We know that the human brain is highly plastic; neurons and synapses change as circumstances change. When we adapt to a new cultural phenomenon, including the use of a new medium, we end up with a different brain, says Michael Merzenich, a pioneer of the field of neuroplasticity. That means our online habits continue to reverberate in the workings of our brain cells even when we’re not at a computer. We’re exercising the neural circuits devoted to skimming and multitasking while ignoring those used for reading and thinking deeply.

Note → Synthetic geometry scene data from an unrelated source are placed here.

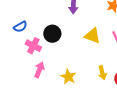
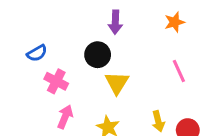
black circle: (52, 34) -> (98, 55), moved
yellow triangle: (92, 36) -> (117, 83), moved, turned 42

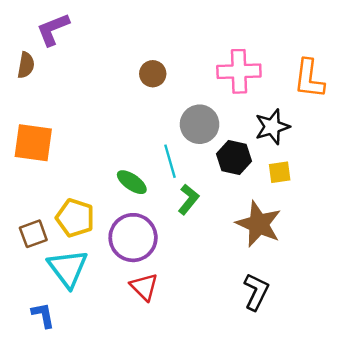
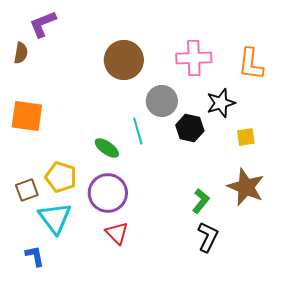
brown circle: (153, 74) -> (124, 60), size x1.8
yellow square: (280, 172) -> (246, 137), moved
green L-shape: (188, 199) -> (201, 201), moved
brown star: (259, 224) -> (246, 187), moved

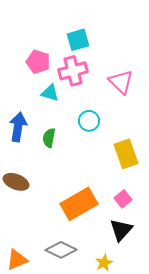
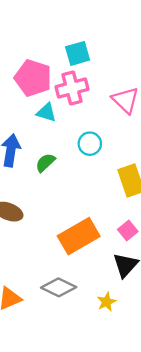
pink pentagon: (38, 62) -> (33, 78), size x1.4
green semicircle: (49, 138) -> (45, 163), turned 36

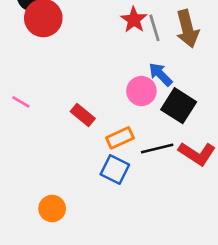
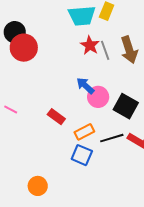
blue arrow: (160, 74) -> (85, 86), moved

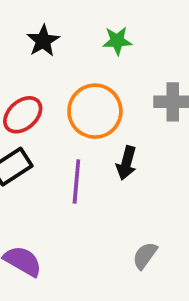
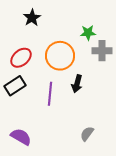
green star: (117, 41) -> (88, 33), moved

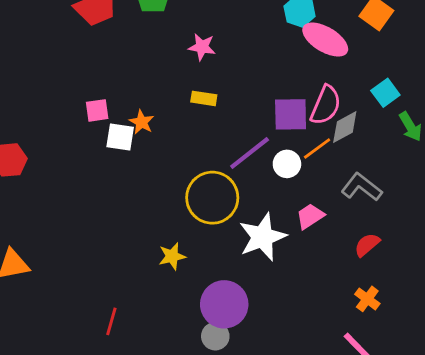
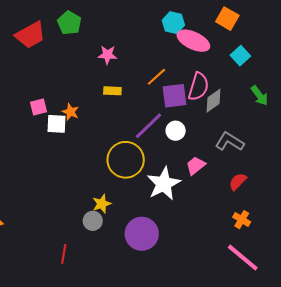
cyan square: (385, 93) -> (240, 56), moved
orange line: (317, 148) -> (156, 77), moved
gray circle: (215, 336) -> (93, 221), moved

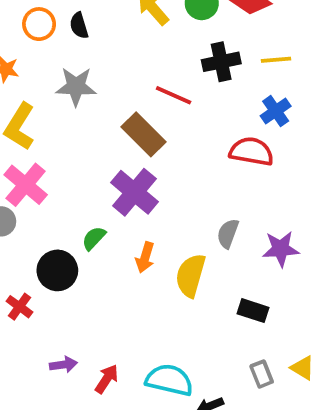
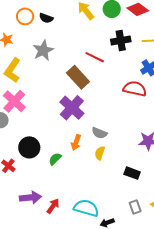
black semicircle: (79, 26) -> (46, 18), turned -56
gray star: (76, 87) -> (43, 50), turned -30
gray semicircle: (228, 234) -> (99, 133), moved, turned -91
green semicircle: (94, 238) -> (55, 159), moved
yellow semicircle: (191, 275) -> (100, 153), size x0.6
purple arrow: (63, 365) -> (30, 197), size x1.5

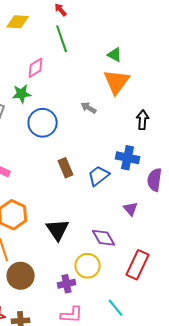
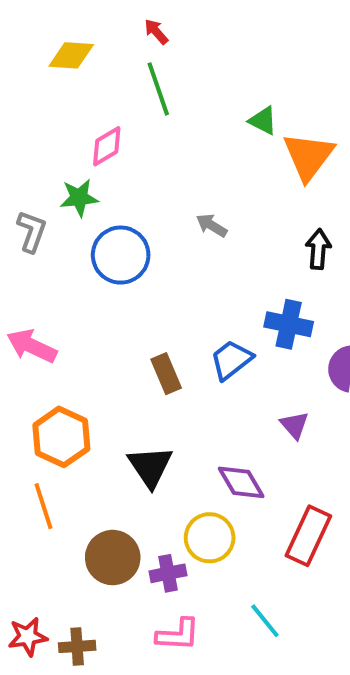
orange triangle: (117, 82) -> (308, 156), moved
brown rectangle: (66, 168) -> (166, 374), moved
brown circle: (21, 276) -> (113, 558), moved

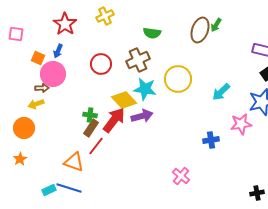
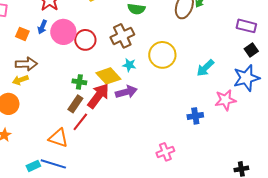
pink circle: (53, 74) -> (63, 32), moved
brown arrow: (42, 88) -> (26, 64), size x1.5
cyan star: (145, 89) -> (129, 65), size x0.6
green cross: (90, 115) -> (79, 82), moved
pink cross: (181, 176) -> (165, 152), turned 30

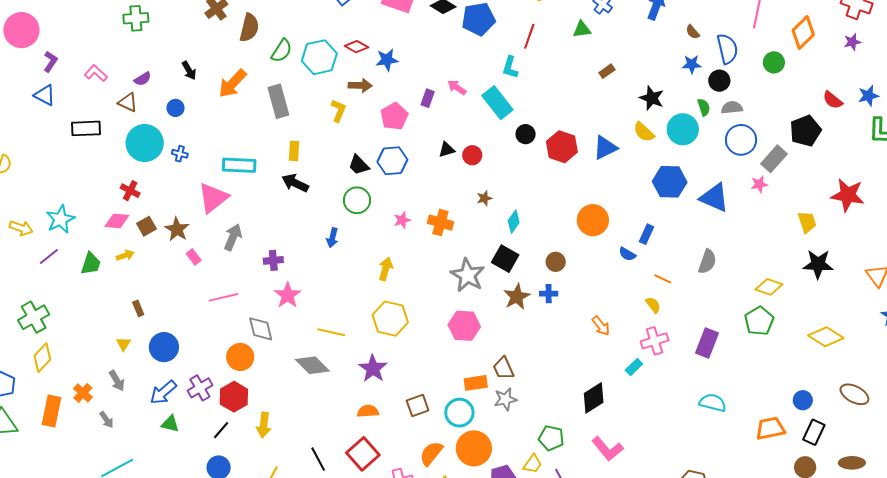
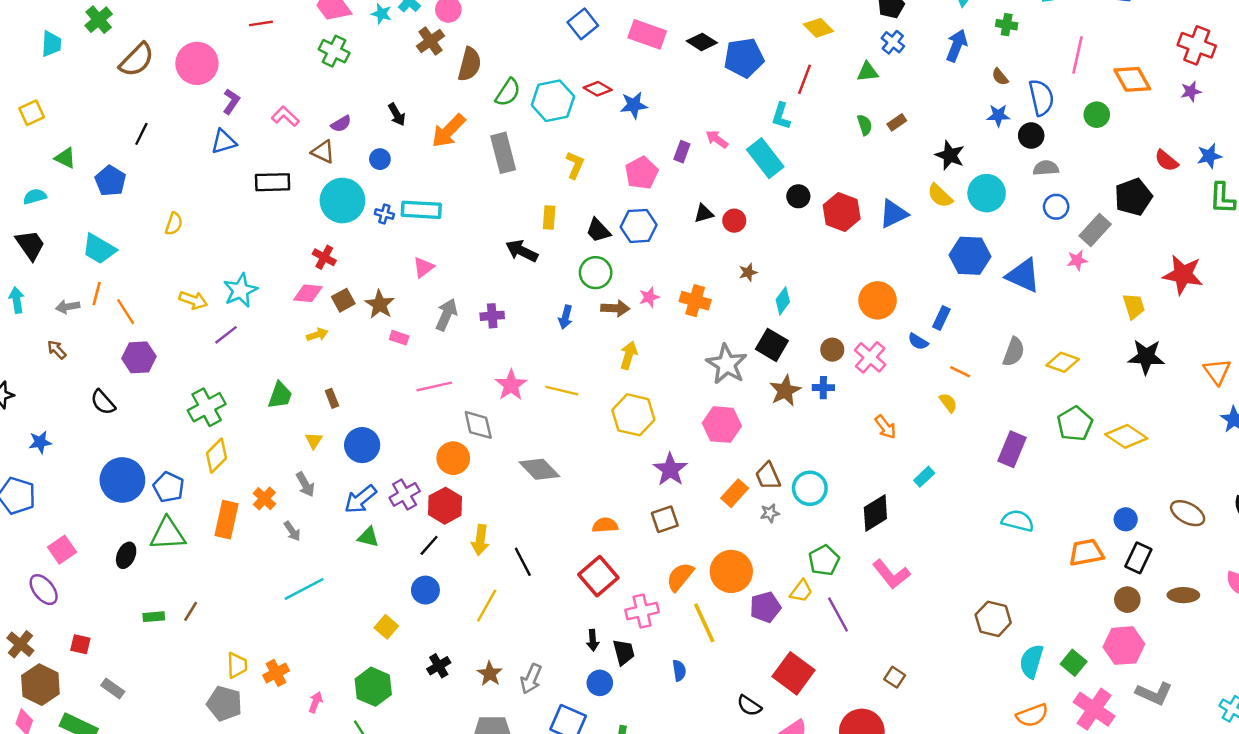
green cross: (136, 18) -> (334, 51), turned 30
orange diamond: (803, 33) -> (1132, 79), turned -76
brown arrow: (360, 85) -> (615, 308), moved
blue triangle: (45, 95) -> (224, 142), turned -45
green semicircle: (704, 107) -> (865, 125), moved
blue circle: (741, 140) -> (1056, 207), size x0.7
yellow rectangle: (294, 151) -> (549, 218), moved
cyan rectangle: (239, 165) -> (421, 210), moved
pink triangle: (213, 198) -> (423, 267), size x0.6
pink rectangle: (194, 257) -> (399, 338), turned -35
purple cross: (273, 260) -> (492, 316), moved
green trapezoid: (91, 264) -> (280, 395), moved
yellow diamond: (769, 287) -> (1063, 362), moved
yellow line: (331, 332) -> (562, 391), moved
yellow diamond: (826, 337) -> (1126, 436), moved
pink cross: (655, 341) -> (870, 357), moved, turned -32
purple star: (373, 369) -> (670, 470), moved
orange rectangle: (476, 383) -> (735, 493), turned -40
gray star: (505, 399) -> (770, 513), size x0.7
cyan circle: (459, 413) -> (810, 488), moved
green pentagon: (551, 438) -> (824, 560), turned 30
black line: (318, 459) -> (523, 562), moved

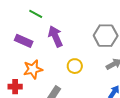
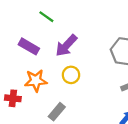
purple arrow: (55, 36) -> (66, 46), turned -120
yellow circle: (75, 66) -> (71, 75), moved

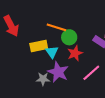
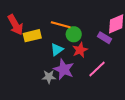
yellow rectangle: (39, 46) -> (32, 36), moved
cyan triangle: (52, 52) -> (57, 50), turned 32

Last year, researchers at Stanford found signs that this shift may already be well under way. They gave a battery of cognitive tests to a group of heavy media multitaskers as well as a group of relatively light ones. They discovered that the heavy multitaskers were much more easily distracted, had significantly less control over their working memory, and were generally much less able to concentrate on a task. Intensive multitaskers are “suckers for irrelevancy,” says Clifford Nass, one professor who did the research. “Everything distracts them.” Merzenich offers an even bleaker assessment: As we multitask online, we are “training our brains to pay attention to the crap.”

There’s nothing wrong with absorbing information quickly and in bits and pieces. We’ve always skimmed newspapers more than we’ve read them, and we routinely run our eyes over books and magazines to get the gist of a piece of writing and decide whether it warrants more thorough reading. The ability to scan and browse is as important as the ability to read deeply and think attentively. The problem is that skimming is becoming our dominant mode of thought. Once a means to an end, a way to identify information for further study, it’s becoming an end in itself—our preferred method of both learning and analysis. Dazzled by the Net’s treasures, we are blind to the damage we may be doing to our intellectual lives and even our culture.

What we’re experiencing is, in a metaphorical sense, a reversal of the early trajectory of civilization: We are evolving from cultivators of personal knowledge into hunters and gatherers in the electronic data forest. In the process, we seem fated to sacrifice much of what makes our minds so interesting.